There's confusion on the blonde's face, but only seconds pass before Callie turns away, shutting her eyes tight against the tears threatening to fall. Moments later she hears the door open, Arizona take a few steps, and the click of the door closing behind her. The sound seems to resonate through the room, loud and sharp even against the thunder. And then she's alone again, so very alone, just herself and the heartbreak and the storm.

She wants to add to the indention in the wall but she feels like she's about to throw up the food she ate earlier and her hand already hurts like hell. "Fuck," she breathes, rubbing the throbbing knuckles as she turns to lean her back against the wall instead.

Things were just starting to get back to being good. They were starting to get back to normal. They were sleeping together and laughing and comfortable and both taking Sofia to the park. They could joke and tease and it seemed like Arizona believed her when she told her how beautiful she was. And Callie could feel her heart swell every time she saw Arizona smile, which seemed to be happening more often. Things weren't perfect but it felt like they were getting there, one step at a time. Or at least that's what she had thought. But she has a bad habit of being wrong and maybe she shouldn't be too surprised about that, either.

Part of her wants to storm down the hallway and find Lauren Boswell. She wants to make the oh-so-perfect doctor hurt just as much as she does. She wants to show her just how strong her right hook is, just how much pressure it takes to snap a human bone in half.

But the other part of her feels defeated. Beaten down by what her life has become. Ready to give up, ready to give in, to throw in the towel and be done with it all. Callie has been too close to her breaking point for months now and she is sometimes surprised that she has held on as well as she has.

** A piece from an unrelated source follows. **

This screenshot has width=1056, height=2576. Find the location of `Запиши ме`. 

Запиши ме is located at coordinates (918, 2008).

She hasn't grieved completely for Mark yet; he remains in a corner of her mind, waiting to be dealt with, but other than a few tears or a memory every now and then she does everything she can not to think about him. It still doesn't feel like he or Lexie are really gone; sometimes she turns down the corner and sees dark hair and expects Lexie to turn around. Sometimes she reaches down to page Mark and realizes that no one would answer her calls. Sometimes she wants to find a book in the library and reaches for her phone, knowing Lexie would know exactly what she is looking for, and reaches the phone number just to remember that the woman never made it back from the plane crash. Sometimes she thinks about bursting through the door across from her apartment to tell him about whatever happened that day, and then she remembers that she will be greeted with nothing but an empty apartment and the stale smell of his cologne.

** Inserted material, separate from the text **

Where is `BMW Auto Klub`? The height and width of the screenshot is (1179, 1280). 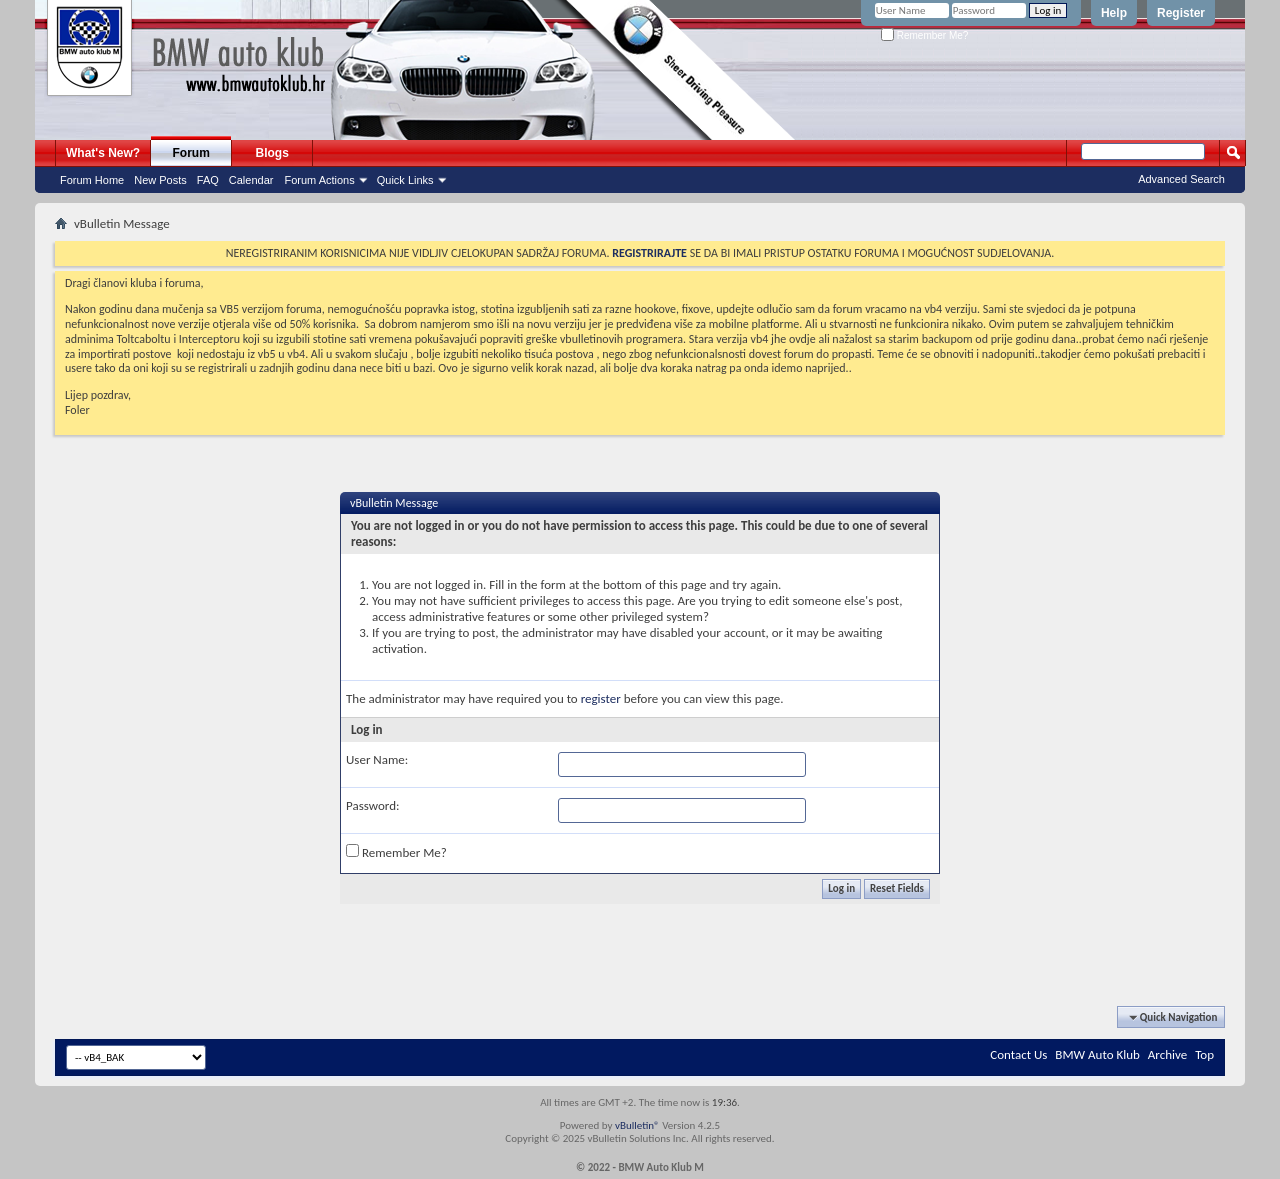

Just now she was reaching for her phone, ready to call Mark and tell him she needed him. But her hand stops halfway to her pocket.

She has raised a toddler for months now basically on her own. Until recently she has been the only one to see Sofia's first steps, the only one to try to teach her to use a spoon and to get her changed in the morning. She has struggled to get her to bed, trying to figure out what it was that Arizona did that made Sofia fall asleep so easily.

She has had to try to get over the fact that she cut off her wife's leg. That she was the one who did that. She has tried to get over that guilt, and she has tried to do it knowing that Arizona still blamed her. Part of Callie still blames herself; part of her knows it was the only option. She doesn't think that will ever go away.

She has tried to help Arizona get her spark back. She has dealt with the anger and the insults and every comment she has thrown her way, has endured every "fuck you" and "get the hell away from me." She has cleaned piss off the floor and never looked at her wife differently for it. She has backed off when Arizona needed it and been there to catch her when she needed it. She tried to be patient and she tried to be supportive and she's done everything she could, she has tried everything she could think of, has tried to make everything better.

And she still failed.

She doesn't know where to go from here. She doesn't know where she wants to go from here.

She feels the broken part of her win as she slides to the floor. She wraps her arms around her knees, leans her head against the wall, and cries.